UN peacekeeping missions involve the use of armed forces contributed by member states to stabilize situations in conflict zones. “The essence of peacekeeping is the use of soldiers as a catalyst for peace rather than as the instruments of war,” said UN Secretary-General Javier Pérez de Cuéllar (1920–2020) when these forces were awarded the Nobel Peace Prize in 1988 for missions in conflict areas in the Middle East, Africa, Asia, Central America, and Europe.

Canadian UN peacekeepers, Sinai, 1962. Photo via Wikipedia
Canadian UN peacekeepers, Sinai, 1962. Photo via Wikipedia

At the same time, peacekeeping activity also ranks among the United Nations’ major failures. One of the most notorious cases is the Srebrenica massacre in 1995, when Dutch peacekeepers were unable to prevent the genocide of Bosniak Muslims committed by Bosnian Serb forces. Other failed peacekeeping missions are often cited as well, including those in Lebanon, Rwanda, Somalia, and Angola.

THE LAW OF THE SEA: RESOLVING THE UKRAINIAN–ROMANIAN DISPUTE, BUT NOT THE CHINESE ONE

The United Nations Convention on the Law of the Sea, adopted in 1982, laid the foundation for modern international maritime law. It defines states’ rights and introduces concepts such as exclusive economic zones, along with dispute-settlement procedures, new mechanisms for regulating deep-sea seabed exploitation, and—importantly—provisions on the protection of marine resources and the conservation of the oceans.

One clear example of international maritime law in action is the resolution by the International Court of Justice of the long-standing dispute between Ukraine and Romania over the delimitation of the continental shelf near Snake Island in 2009. In that case, Ukraine and Romania found a dignified and lawful way out of a contentious situation.

Thus, the UN Convention on the Law of the Sea provides effective mechanisms for dispute resolution.
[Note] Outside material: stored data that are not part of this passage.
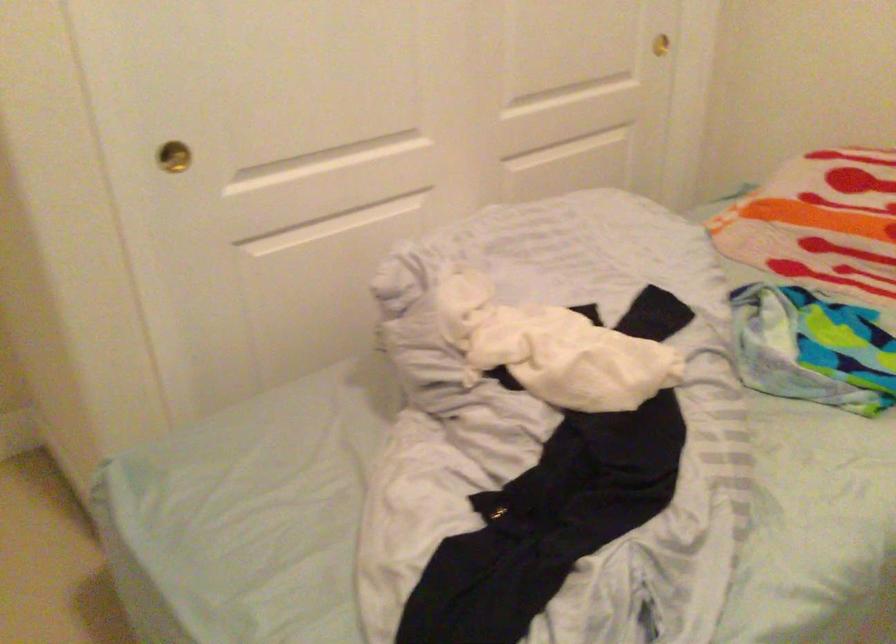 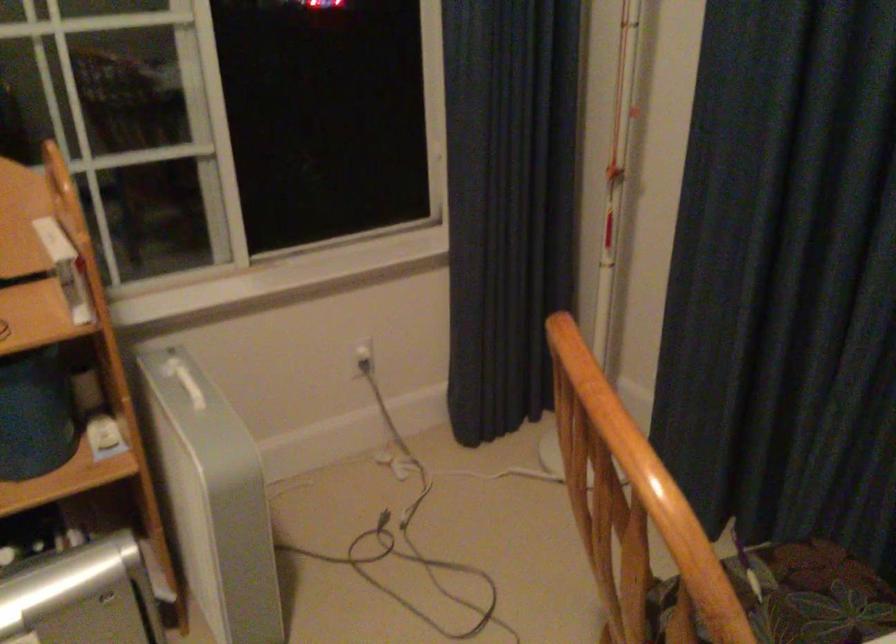 The images are taken continuously from a first-person perspective. In which direction is your viewpoint rotating?

The rotation direction of the camera is right-down. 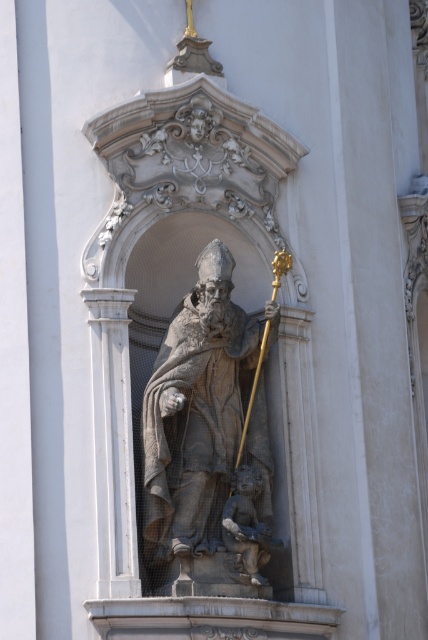 Question: Among these points, which one is farthest from the camera?

Choices:
 (A) (237, 525)
 (B) (189, 576)

Answer: (A)

Question: Does gray stone statue at center have a smaller size compared to smooth stone cherub at lower center?

Choices:
 (A) no
 (B) yes

Answer: (A)

Question: Can you confirm if gray stone statue at center is positioned below smooth stone cherub at lower center?

Choices:
 (A) no
 (B) yes

Answer: (A)

Question: Which point is farther to the camera?

Choices:
 (A) gray stone statue at center
 (B) smooth stone cherub at lower center

Answer: (B)

Question: Is gray stone statue at center further to the viewer compared to smooth stone cherub at lower center?

Choices:
 (A) no
 (B) yes

Answer: (A)

Question: Which of the following is the farthest from the observer?

Choices:
 (A) smooth stone cherub at lower center
 (B) gray stone statue at center

Answer: (A) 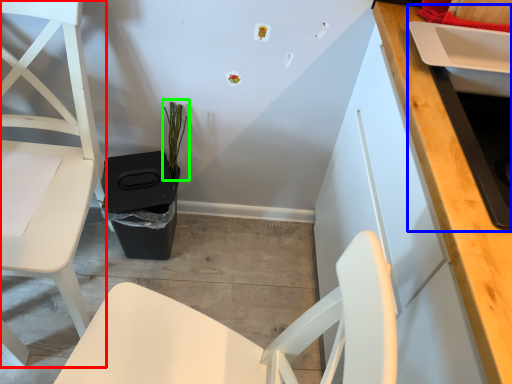 Question: Which object is the closest to the chair (highlighted by a red box)? Choose among these: sink (highlighted by a blue box) or plant (highlighted by a green box).

Choices:
 (A) sink
 (B) plant

Answer: (B) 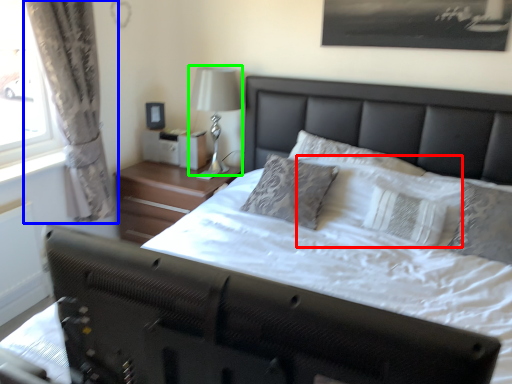 Question: Which object is the farthest from pillow (highlighted by a red box)? Choose among these: curtain (highlighted by a blue box) or bedside lamp (highlighted by a green box).

Choices:
 (A) curtain
 (B) bedside lamp

Answer: (A) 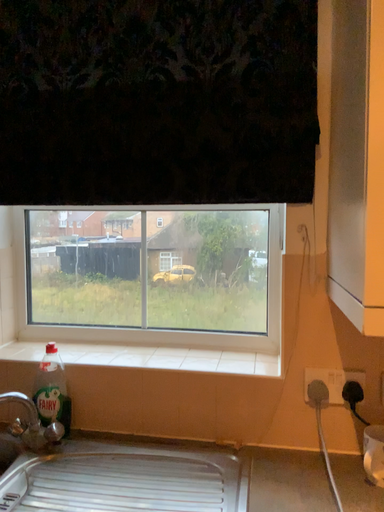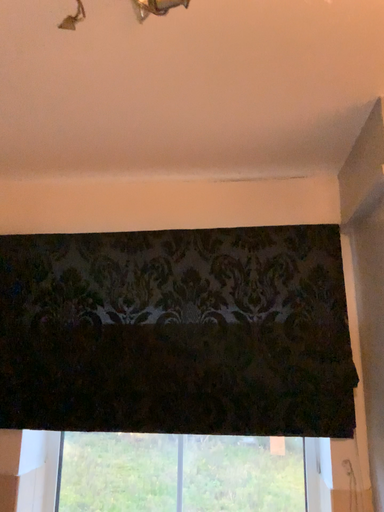 Question: Which way did the camera rotate in the video?

Choices:
 (A) rotated upward
 (B) rotated downward

Answer: (A) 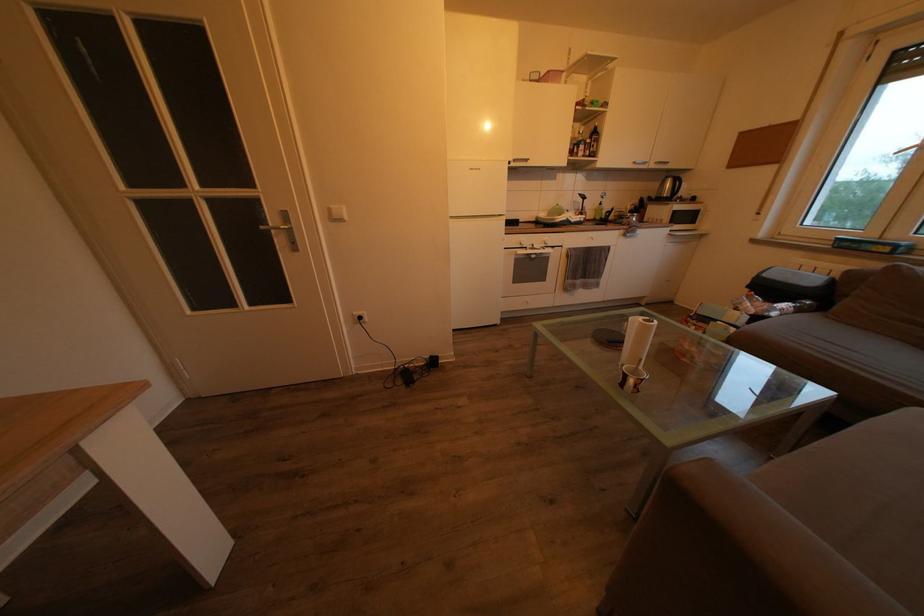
However, powerful states sometimes ignore these mechanisms, opting instead for overt political pressure and coercion. A frequently cited example is the behavior of China, which has multiple disputes with its neighbors over claims in the East China Sea and the South China Sea.

However, while the United Nations Convention on the Law of the Sea represents a major step forward, it has failed to provide adequate protection for maritime areas and ocean spaces that lie beyond the jurisdiction of any state. Marine ecosystems have undergone radical change due to overfishing. This constitutes an environmental crisis that the Convention has been unable to address in a comprehensive manner.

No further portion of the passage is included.